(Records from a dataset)
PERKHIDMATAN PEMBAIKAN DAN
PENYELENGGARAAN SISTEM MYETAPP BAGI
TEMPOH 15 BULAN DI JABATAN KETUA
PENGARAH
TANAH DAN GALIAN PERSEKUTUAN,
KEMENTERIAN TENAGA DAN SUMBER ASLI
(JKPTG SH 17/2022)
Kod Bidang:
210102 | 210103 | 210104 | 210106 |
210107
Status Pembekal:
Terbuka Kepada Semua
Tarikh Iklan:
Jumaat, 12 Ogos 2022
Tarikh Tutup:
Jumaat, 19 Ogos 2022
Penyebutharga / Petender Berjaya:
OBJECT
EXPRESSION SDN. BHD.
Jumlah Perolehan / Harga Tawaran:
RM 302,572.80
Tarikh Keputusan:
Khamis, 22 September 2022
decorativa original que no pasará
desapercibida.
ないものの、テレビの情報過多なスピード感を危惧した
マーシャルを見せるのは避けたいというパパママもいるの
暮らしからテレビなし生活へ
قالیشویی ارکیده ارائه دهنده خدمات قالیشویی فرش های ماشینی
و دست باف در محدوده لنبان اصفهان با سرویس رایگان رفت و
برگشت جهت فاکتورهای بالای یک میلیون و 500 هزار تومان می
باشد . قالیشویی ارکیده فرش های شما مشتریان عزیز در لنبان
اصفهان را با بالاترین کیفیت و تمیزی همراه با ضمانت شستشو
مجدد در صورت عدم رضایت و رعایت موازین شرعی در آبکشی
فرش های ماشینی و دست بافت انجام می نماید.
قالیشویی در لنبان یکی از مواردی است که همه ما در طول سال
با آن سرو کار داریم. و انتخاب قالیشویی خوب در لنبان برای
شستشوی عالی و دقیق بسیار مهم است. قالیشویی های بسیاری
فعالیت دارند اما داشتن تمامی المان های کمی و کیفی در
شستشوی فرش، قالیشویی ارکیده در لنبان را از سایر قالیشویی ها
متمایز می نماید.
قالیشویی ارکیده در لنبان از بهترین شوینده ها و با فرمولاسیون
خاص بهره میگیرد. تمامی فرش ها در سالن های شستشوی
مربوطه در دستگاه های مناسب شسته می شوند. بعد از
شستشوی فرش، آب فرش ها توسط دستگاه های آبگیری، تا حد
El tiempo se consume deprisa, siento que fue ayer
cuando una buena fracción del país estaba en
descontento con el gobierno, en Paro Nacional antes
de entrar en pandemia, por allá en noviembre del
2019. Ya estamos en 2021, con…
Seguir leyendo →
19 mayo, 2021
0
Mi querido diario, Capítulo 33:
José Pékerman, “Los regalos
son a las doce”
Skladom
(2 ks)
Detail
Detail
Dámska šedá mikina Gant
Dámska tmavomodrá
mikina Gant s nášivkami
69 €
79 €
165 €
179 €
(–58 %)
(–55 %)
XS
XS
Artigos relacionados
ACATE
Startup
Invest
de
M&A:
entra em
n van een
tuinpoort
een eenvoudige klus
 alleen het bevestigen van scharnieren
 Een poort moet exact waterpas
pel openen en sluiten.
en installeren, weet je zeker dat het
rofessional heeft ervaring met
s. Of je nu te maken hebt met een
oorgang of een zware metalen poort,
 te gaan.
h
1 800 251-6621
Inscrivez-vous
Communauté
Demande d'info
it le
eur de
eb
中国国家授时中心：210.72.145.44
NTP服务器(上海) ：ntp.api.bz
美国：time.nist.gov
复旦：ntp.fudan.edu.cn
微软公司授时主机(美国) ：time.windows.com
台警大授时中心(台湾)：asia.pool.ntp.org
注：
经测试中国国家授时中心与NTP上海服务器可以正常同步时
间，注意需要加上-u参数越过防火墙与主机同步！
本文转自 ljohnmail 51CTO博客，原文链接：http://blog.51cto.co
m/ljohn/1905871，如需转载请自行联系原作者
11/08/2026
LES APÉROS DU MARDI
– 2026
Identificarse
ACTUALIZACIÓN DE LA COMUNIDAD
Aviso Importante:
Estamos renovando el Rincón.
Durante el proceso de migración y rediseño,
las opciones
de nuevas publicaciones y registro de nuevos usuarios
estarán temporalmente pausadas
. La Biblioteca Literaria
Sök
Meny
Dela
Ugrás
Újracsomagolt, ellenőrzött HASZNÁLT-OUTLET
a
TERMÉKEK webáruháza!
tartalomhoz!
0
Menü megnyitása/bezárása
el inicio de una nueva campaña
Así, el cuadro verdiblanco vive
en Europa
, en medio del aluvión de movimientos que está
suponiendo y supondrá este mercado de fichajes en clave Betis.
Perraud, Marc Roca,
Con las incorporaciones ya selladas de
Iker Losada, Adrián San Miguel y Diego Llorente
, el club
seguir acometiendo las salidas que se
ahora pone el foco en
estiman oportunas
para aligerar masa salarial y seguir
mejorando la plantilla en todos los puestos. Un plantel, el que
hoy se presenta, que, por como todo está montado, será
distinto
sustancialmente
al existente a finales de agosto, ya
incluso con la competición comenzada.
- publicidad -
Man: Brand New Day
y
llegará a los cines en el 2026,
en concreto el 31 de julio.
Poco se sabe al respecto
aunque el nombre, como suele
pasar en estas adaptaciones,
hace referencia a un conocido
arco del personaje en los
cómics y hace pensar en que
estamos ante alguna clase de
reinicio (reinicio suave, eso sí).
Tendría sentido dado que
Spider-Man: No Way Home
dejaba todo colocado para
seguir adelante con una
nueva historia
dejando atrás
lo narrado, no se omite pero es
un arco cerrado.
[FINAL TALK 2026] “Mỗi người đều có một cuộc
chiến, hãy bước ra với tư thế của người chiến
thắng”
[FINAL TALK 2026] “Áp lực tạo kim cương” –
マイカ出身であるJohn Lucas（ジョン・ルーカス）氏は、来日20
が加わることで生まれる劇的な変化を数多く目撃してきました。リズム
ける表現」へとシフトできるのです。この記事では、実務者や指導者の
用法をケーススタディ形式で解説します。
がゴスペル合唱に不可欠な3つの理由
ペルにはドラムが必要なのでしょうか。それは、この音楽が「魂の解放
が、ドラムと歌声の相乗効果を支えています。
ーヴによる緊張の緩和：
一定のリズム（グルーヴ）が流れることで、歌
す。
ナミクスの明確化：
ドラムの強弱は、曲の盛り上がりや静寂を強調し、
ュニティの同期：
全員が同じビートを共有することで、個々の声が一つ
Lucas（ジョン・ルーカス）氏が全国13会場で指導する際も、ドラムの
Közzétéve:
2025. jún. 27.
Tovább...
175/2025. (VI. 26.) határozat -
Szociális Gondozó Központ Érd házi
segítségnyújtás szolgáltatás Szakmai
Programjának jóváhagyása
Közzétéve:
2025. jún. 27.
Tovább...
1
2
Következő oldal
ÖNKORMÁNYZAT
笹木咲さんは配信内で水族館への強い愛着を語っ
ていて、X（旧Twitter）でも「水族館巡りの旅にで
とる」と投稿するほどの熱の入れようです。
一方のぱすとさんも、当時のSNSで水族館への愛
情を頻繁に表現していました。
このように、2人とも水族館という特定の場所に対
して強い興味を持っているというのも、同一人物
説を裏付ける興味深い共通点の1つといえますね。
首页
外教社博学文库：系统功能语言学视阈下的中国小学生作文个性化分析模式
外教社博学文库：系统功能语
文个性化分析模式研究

EXERCISE DIRECTIONS
Could you return every record above exactly as written?

RESULT FOR THIS EXERCISE
PERKHIDMATAN PEMBAIKAN DAN
PENYELENGGARAAN SISTEM MYETAPP BAGI
TEMPOH 15 BULAN DI JABATAN KETUA
PENGARAH
TANAH DAN GALIAN PERSEKUTUAN,
KEMENTERIAN TENAGA DAN SUMBER ASLI
(JKPTG SH 17/2022)
Kod Bidang:
210102 | 210103 | 210104 | 210106 |
210107
Status Pembekal:
Terbuka Kepada Semua
Tarikh Iklan:
Jumaat, 12 Ogos 2022
Tarikh Tutup:
Jumaat, 19 Ogos 2022
Penyebutharga / Petender Berjaya:
OBJECT
EXPRESSION SDN. BHD.
Jumlah Perolehan / Harga Tawaran:
RM 302,572.80
Tarikh Keputusan:
Khamis, 22 September 2022
decorativa original que no pasará
desapercibida.
ないものの、テレビの情報過多なスピード感を危惧した
マーシャルを見せるのは避けたいというパパママもいるの
暮らしからテレビなし生活へ
قالیشویی ارکیده ارائه دهنده خدمات قالیشویی فرش های ماشینی
و دست باف در محدوده لنبان اصفهان با سرویس رایگان رفت و
برگشت جهت فاکتورهای بالای یک میلیون و 500 هزار تومان می
باشد . قالیشویی ارکیده فرش های شما مشتریان عزیز در لنبان
اصفهان را با بالاترین کیفیت و تمیزی همراه با ضمانت شستشو
مجدد در صورت عدم رضایت و رعایت موازین شرعی در آبکشی
فرش های ماشینی و دست بافت انجام می نماید.
قالیشویی در لنبان یکی از مواردی است که همه ما در طول سال
با آن سرو کار داریم. و انتخاب قالیشویی خوب در لنبان برای
شستشوی عالی و دقیق بسیار مهم است. قالیشویی های بسیاری
فعالیت دارند اما داشتن تمامی المان های کمی و کیفی در
شستشوی فرش، قالیشویی ارکیده در لنبان را از سایر قالیشویی ها
متمایز می نماید.
قالیشویی ارکیده در لنبان از بهترین شوینده ها و با فرمولاسیون
خاص بهره میگیرد. تمامی فرش ها در سالن های شستشوی
مربوطه در دستگاه های مناسب شسته می شوند. بعد از
شستشوی فرش، آب فرش ها توسط دستگاه های آبگیری، تا حد
El tiempo se consume deprisa, siento que fue ayer
cuando una buena fracción del país estaba en
descontento con el gobierno, en Paro Nacional antes
de entrar en pandemia, por allá en noviembre del
2019. Ya estamos en 2021, con…
Seguir leyendo →
19 mayo, 2021
0
Mi querido diario, Capítulo 33:
José Pékerman, “Los regalos
son a las doce”
Skladom
(2 ks)
Detail
Detail
Dámska šedá mikina Gant
Dámska tmavomodrá
mikina Gant s nášivkami
69 €
79 €
165 €
179 €
(–58 %)
(–55 %)
XS
XS
Artigos relacionados
ACATE
Startup
Invest
de
M&A:
entra em
n van een
tuinpoort
een eenvoudige klus
 alleen het bevestigen van scharnieren
 Een poort moet exact waterpas
pel openen en sluiten.
en installeren, weet je zeker dat het
rofessional heeft ervaring met
s. Of je nu te maken hebt met een
oorgang of een zware metalen poort,
 te gaan.
h
1 800 251-6621
Inscrivez-vous
Communauté
Demande d'info
it le
eur de
eb
中国国家授时中心：210.72.145.44
NTP服务器(上海) ：ntp.api.bz
美国：time.nist.gov
复旦：ntp.fudan.edu.cn
微软公司授时主机(美国) ：time.windows.com
台警大授时中心(台湾)：asia.pool.ntp.org
注：
经测试中国国家授时中心与NTP上海服务器可以正常同步时
间，注意需要加上-u参数越过防火墙与主机同步！
本文转自 ljohnmail 51CTO博客，原文链接：http://blog.51cto.co
m/ljohn/1905871，如需转载请自行联系原作者
11/08/2026
LES APÉROS DU MARDI
– 2026
Identificarse
ACTUALIZACIÓN DE LA COMUNIDAD
Aviso Importante:
Estamos renovando el Rincón.
Durante el proceso de migración y rediseño,
las opciones
de nuevas publicaciones y registro de nuevos usuarios
estarán temporalmente pausadas
. La Biblioteca Literaria
Sök
Meny
Dela
Ugrás
Újracsomagolt, ellenőrzött HASZNÁLT-OUTLET
a
TERMÉKEK webáruháza!
tartalomhoz!
0
Menü megnyitása/bezárása
el inicio de una nueva campaña
Así, el cuadro verdiblanco vive
en Europa
, en medio del aluvión de movimientos que está
suponiendo y supondrá este mercado de fichajes en clave Betis.
Perraud, Marc Roca,
Con las incorporaciones ya selladas de
Iker Losada, Adrián San Miguel y Diego Llorente
, el club
seguir acometiendo las salidas que se
ahora pone el foco en
estiman oportunas
para aligerar masa salarial y seguir
mejorando la plantilla en todos los puestos. Un plantel, el que
hoy se presenta, que, por como todo está montado, será
distinto
sustancialmente
al existente a finales de agosto, ya
incluso con la competición comenzada.
- publicidad -
Man: Brand New Day
y
llegará a los cines en el 2026,
en concreto el 31 de julio.
Poco se sabe al respecto
aunque el nombre, como suele
pasar en estas adaptaciones,
hace referencia a un conocido
arco del personaje en los
cómics y hace pensar en que
estamos ante alguna clase de
reinicio (reinicio suave, eso sí).
Tendría sentido dado que
Spider-Man: No Way Home
dejaba todo colocado para
seguir adelante con una
nueva historia
dejando atrás
lo narrado, no se omite pero es
un arco cerrado.
[FINAL TALK 2026] “Mỗi người đều có một cuộc
chiến, hãy bước ra với tư thế của người chiến
thắng”
[FINAL TALK 2026] “Áp lực tạo kim cương” –
マイカ出身であるJohn Lucas（ジョン・ルーカス）氏は、来日20
が加わることで生まれる劇的な変化を数多く目撃してきました。リズム
ける表現」へとシフトできるのです。この記事では、実務者や指導者の
用法をケーススタディ形式で解説します。
がゴスペル合唱に不可欠な3つの理由
ペルにはドラムが必要なのでしょうか。それは、この音楽が「魂の解放
が、ドラムと歌声の相乗効果を支えています。
ーヴによる緊張の緩和：
一定のリズム（グルーヴ）が流れることで、歌
す。
ナミクスの明確化：
ドラムの強弱は、曲の盛り上がりや静寂を強調し、
ュニティの同期：
全員が同じビートを共有することで、個々の声が一つ
Lucas（ジョン・ルーカス）氏が全国13会場で指導する際も、ドラムの
Közzétéve:
2025. jún. 27.
Tovább...
175/2025. (VI. 26.) határozat -
Szociális Gondozó Központ Érd házi
segítségnyújtás szolgáltatás Szakmai
Programjának jóváhagyása
Közzétéve:
2025. jún. 27.
Tovább...
1
2
Következő oldal
ÖNKORMÁNYZAT
笹木咲さんは配信内で水族館への強い愛着を語っ
ていて、X（旧Twitter）でも「水族館巡りの旅にで
とる」と投稿するほどの熱の入れようです。
一方のぱすとさんも、当時のSNSで水族館への愛
情を頻繁に表現していました。
このように、2人とも水族館という特定の場所に対
して強い興味を持っているというのも、同一人物
説を裏付ける興味深い共通点の1つといえますね。
首页
外教社博学文库：系统功能语言学视阈下的中国小学生作文个性化分析模式
外教社博学文库：系统功能语
文个性化分析模式研究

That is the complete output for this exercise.